Peter turned and saw the disciple whom Jesus loved following them; he was the one who had reclined next to Jesus at the supper and had said, ‘Lord, who is it that is going to betray you?’ When Peter saw him, he said to Jesus, ‘Lord, what about him?’ Jesus said to him, ‘If it is my will that he remain until I come, what is that to you? Follow me!’ So the rumour spread in the community that this disciple would not die. Yet Jesus did not say to him that he would not die, but, ‘If it is my will that he remain until I come, what is that to you?’

This is the disciple who is testifying to these things and has written them, and we know that his testimony is true. But there are also many other things that Jesus did; if every one of them were written down, I suppose that the world itself could not contain the books that would be written. 
[John 21.9-25]

It’s an old, old story, The two friends who have fallen out, restored to one another and a new deeper friendship formed.


As a Curate I visited the Holy Land, and of all the places I felt a deep connection, it was not the Church of Holy Sepulchre, or the Church of Transfiguration, but the Church which housed the Mensa Christi (the Table of Christ) which spoke to me most. Set on the shores of Lake Galilee, it is a small Church which surrounds an outcrop of rock, the rock where Jesus and Peter spoke. It’s a place that speaks of the healing of broken friendships and restored hope, a place whose significance was not hidden within complex theology, but rather alive with human possibility.

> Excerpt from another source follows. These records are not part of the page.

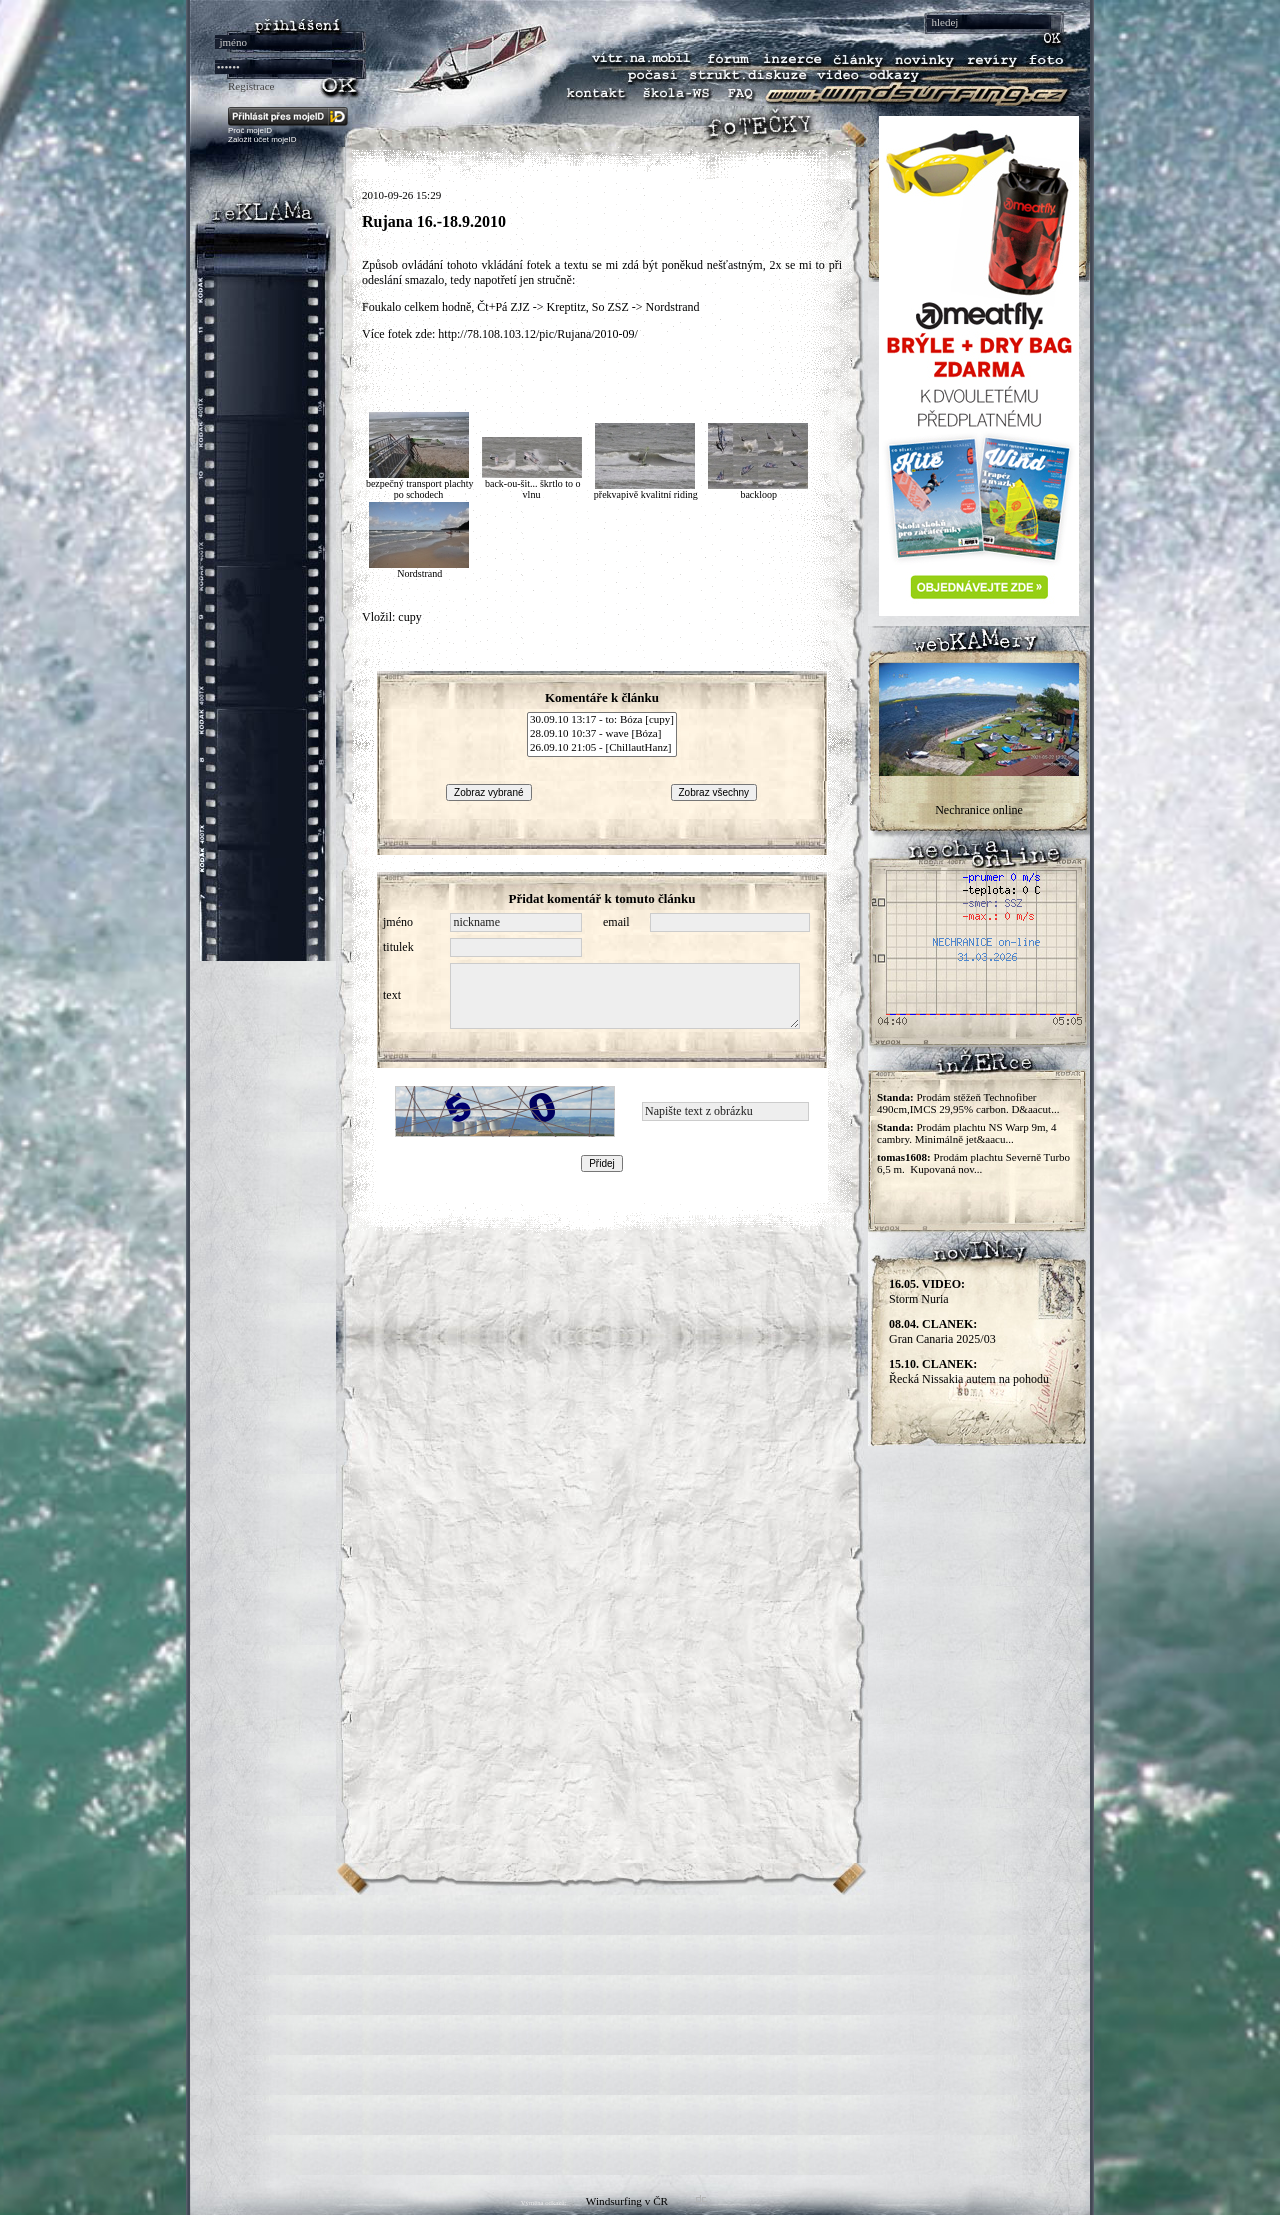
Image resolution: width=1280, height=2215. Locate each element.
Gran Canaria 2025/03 (942, 1331)
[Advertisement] (640, 2035)
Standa (893, 1097)
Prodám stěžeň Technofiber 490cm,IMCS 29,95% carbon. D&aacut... (968, 1103)
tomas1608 (902, 1157)
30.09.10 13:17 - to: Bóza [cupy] (602, 720)
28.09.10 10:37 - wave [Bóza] (602, 734)
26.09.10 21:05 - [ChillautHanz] (602, 748)
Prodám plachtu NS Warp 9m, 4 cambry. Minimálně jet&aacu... (967, 1133)
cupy (409, 617)
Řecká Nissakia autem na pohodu (969, 1371)
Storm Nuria (927, 1291)
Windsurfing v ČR (627, 2201)
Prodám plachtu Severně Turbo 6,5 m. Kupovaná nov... (973, 1163)
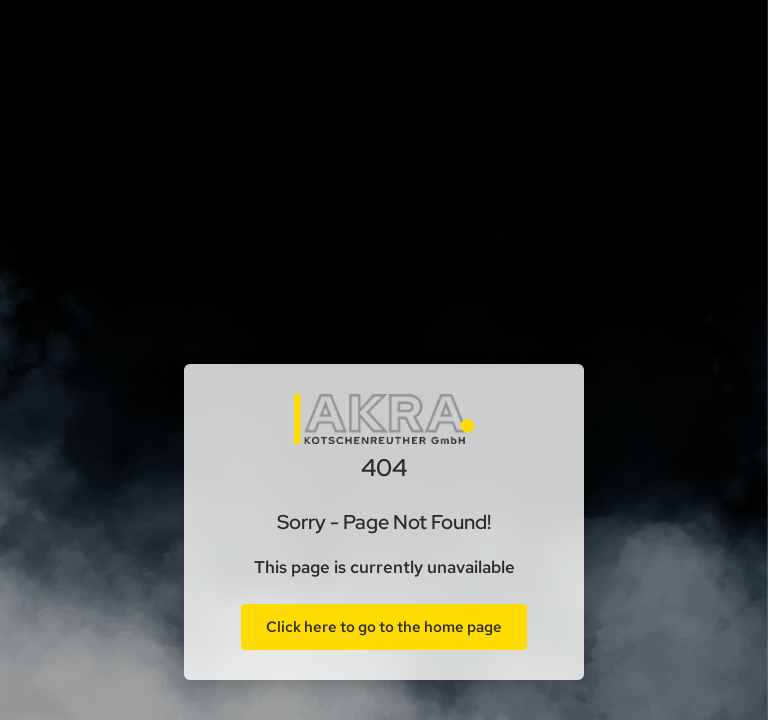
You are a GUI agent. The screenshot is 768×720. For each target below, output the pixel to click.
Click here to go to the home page (384, 627)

As we read the story of the restoration of Peter it’s worth noting that the English language flattens the Greek in which the story is written. As Jesus asks Peter if he loves him, so Peter responds that yes, Jesus is his friend. At that moment Peter finds it hard to forgive himself for what he has done*. It is not that he does not love Jesus, it is that he does not feel worthy or able to name that love, rarher he feels that relationship has been too deeply broken to be so easily healed. But heal it Jesus does, and he goes on to tell Peter that the cost of that love will be huge, as this painting of the Execution of St Peter by Caravaggio reminds us.

* Jesus asking Peter three times mirrors threefold denial of Christ on Maundy Thursday.